É seu destino desempenhar uma infinidade de papéis, mas esses
papéis não são você.
O espírito não é localizado, mas deixa atrás de si uma impressão
digital que chamamos de corpo.
Um mago não acredita ser um evento localizado
que sonha com um mundo maior.
Um mago é um mundo que sonha com eventos localizados.
O que nos limita em primeiro e último lugar na vida mortal são os nomes, os rótulos e as definições. Ter um nome é útil — ele permite que você saiba que certidão de nascimento é a sua — mas ele rapidamente se transforma numa limitação. Seu nome é um rótulo. Ele o define como
tendo nascido num determinado lugar e hora, filho de pais específicos. Passados alguns anos, seu nome o define como alguém que frequenta tal escola, e depois que tem tal profissão. Aos trinta anos, sua identidade está enclausurada numa caixa de palavras. As paredes da caixa podem consistir no seguinte: "Católico, advogado fiscal, formado por Cornell, casado, três filhos e uma hipoteca." Esses fatos podem não estar errados, mas são enganadores. Eles encerram em condições um espírito incondicionado.

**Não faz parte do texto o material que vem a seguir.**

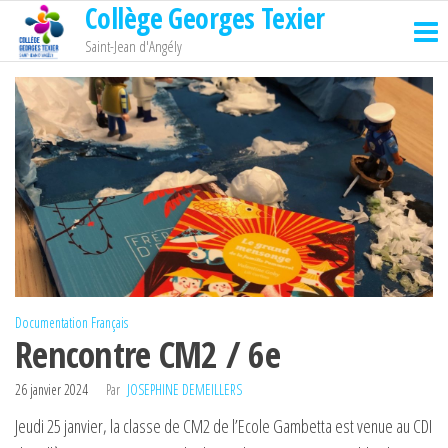
Collège Georges Texier
Passer
ce
Saint-Jean d'Angély
contenu
Documentation
Français
Rencontre CM2 / 6e
26 janvier 2024
Par
JOSEPHINE DEMEILLERS
Jeudi 25 janvier, la classe de CM2 de l’Ecole Gambetta est venue au CDI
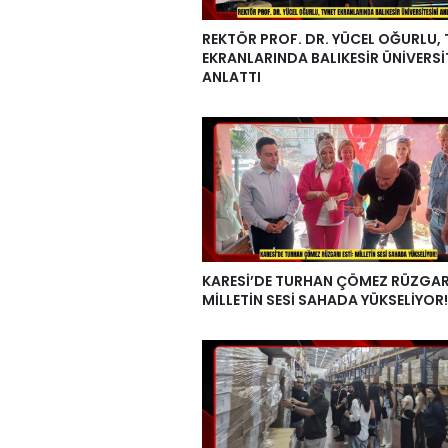
REKTÖR PROF. DR. YÜCEL OĞURLU,
EKRANLARINDA BALIKESİR ÜNİVERSİ
ANLATTI
KARESİ’DE TURHAN ÇÖMEZ RÜZGARI
MİLLETİN SESİ SAHADA YÜKSELİYOR!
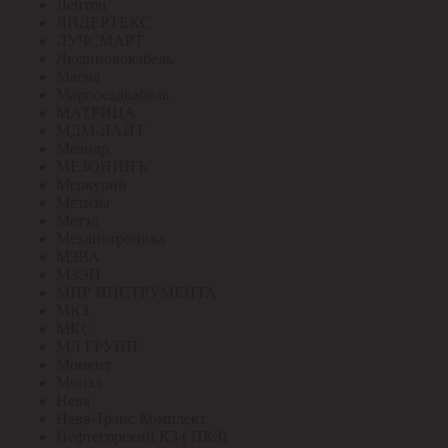
Лептон
ЛИДЕРТЕКС
ЛУЧСМАРТ
Людиновокабель
Магна
Марпосадкабель
МАТРИЦА
МДМ-ЛАЙТ
Меандр
МЕЗОНИНЪ
Меркурий
Метизы
Метэл
Механотроника
МЗВА
МЗЭП
МИР ИНСТРУМЕНТА
МКЗ
МКС
МЛ ГРУПП
Момент
Монэл
Нева
Нева-Транс Комплект
Нефтегорский КЗ ( НКЗ)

Muitas dessas limitações parecem pertencer a você quando na verdade pertencem ao seu corpo, e você é bem mais do que seu corpo. O mago tem um relacionamento peculiar com seu corpo. Ele o vê como um fragmento de consciência que toma forma no mundo, mais ou menos como as pedras, as árvores, as montanhas, as palavras, os desejos e os sonhos fluem e tomam forma. O fato de o desejo ou o sonho ser insubstancial, enquanto nosso corpo é sólido, não perturba o mago.
Os magos são desprovidos do nosso preconceito comum que iguala o"sólido" ao "real".

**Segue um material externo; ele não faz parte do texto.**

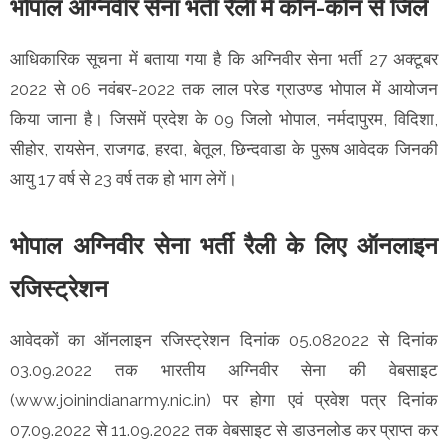
भोपाल अग्निवीर सेना भर्ती रैली में कौन-कौन से जिले
आधिकारिक सूचना में बताया गया है कि अग्निवीर सेना भर्ती 27 अक्टूबर
2022 से 06 नवंबर-2022 तक लाल परेड ग्राउण्ड भोपाल में आयोजन
किया जाना है। जिसमें प्रदेश के 09 जिलो भोपाल, नर्मदापुरम, विदिशा,
सीहोर, रायसेन, राजगढ, हरदा, बेतूल, छिन्दवाडा के पुरूष आवेदक जिनकी
आयु 17 वर्ष से 23 वर्ष तक हो भाग लेगें।
भोपाल अग्निवीर सेना भर्ती रैली के लिए ऑनलाइन
रजिस्ट्रेशन
आवेदकों का ऑनलाइन रजिस्ट्रेशन दिनांक 05.082022 से दिनांक
03.09.2022 तक भारतीय अग्निवीर सेना की वेबसाइट
(www.joinindianarmy.nic.in) पर होगा एवं प्रवेश पत्र दिनांक
07.09.2022 से 11.09.2022 तक वेबसाइट से डाउनलोड कर प्राप्त कर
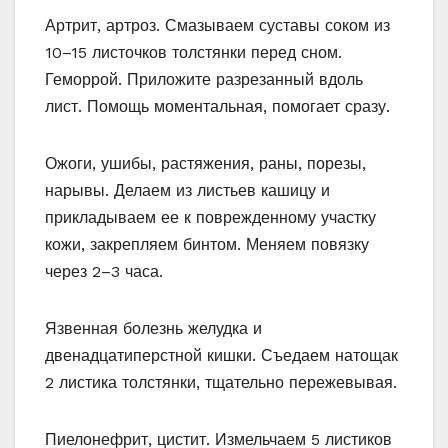
Артрит, артроз. Смазываем суставы соком из
10–15 листочков толстянки перед сном.
Геморрой. Приложите разрезанный вдоль
лист. Помощь моментальная, помогает сразу.
Ожоги, ушибы, растяжения, раны, порезы,
нарывы. Делаем из листьев кашицу и
прикладываем ее к поврежденному участку
кожи, закрепляем бинтом. Меняем повязку
через 2–3 часа.
Язвенная болезнь желудка и
двенадцатиперстной кишки. Съедаем натощак
2 листика толстянки, тщательно пережевывая.
Пиелонефрит, цистит. Измельчаем 5 листиков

O mago não julga ser um evento local sonhando com um mundo mais amplo. O mago é um mundo sonhando com eventos locais. Ele não é restringido por limites. Os mortais não poderiam existir sem limites. O corpo deles define quem eles são, sem o corpo, a pessoa nem mesmo poderia saber onde é seu lar, visto que o lar é onde o corpo encontra abrigo e repouso. No entanto, Merlim não se considerava um sem-lar. Ele disse:
— Este corpo é como uma pousada que serve de lar aos meus pensamentos, mas eles entram e saem tão rápido que poderíamos dizer que eles vivem no ar. Mais uma vez, supomos que os pensamentos entram e saem da nossa cabeça, mas não podemos prová-lo. Quem já viu um
pensamento antes de ele surgir? Quem segue o pensamento aonde ele vai depois? Merlim não conseguia entender por que os mortais queriam se agarrar ao corpo.

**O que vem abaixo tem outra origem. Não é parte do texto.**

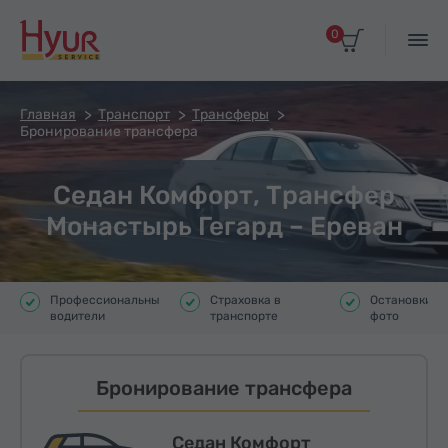
0
Главная
Транспорт
Трансферы
Бронирование трансфера
Седан Комфорт, Трансфер
Монастырь Гегард – Ереван
Профессиональные
Страховка в
Остановки д
водители
транспорте
фото
Бронирование трансфера
Седан Комфорт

— Aceito dizer que este pacote de carne e osso seja "eu" —disse ele —, mas somente se aquela montanha, aquele pasto e aquele castelo também forem "eu". Um corpo mortal não era melhor, aos olhos de Merlim, do que um cabide no qual crenças, receios, preconceitos e sonhos foram
deixados pendurados. Se você pendurar casacos demais num cabide, você não mais poderá vê-lo. Foi isso que os mortais fizeram com o corpo, disse Merlim. É impossível enxergar a verdade do corpo humano — que ele é um rio de consciência que circula através do tempo — porque muito peso do passado acumulou-se nele.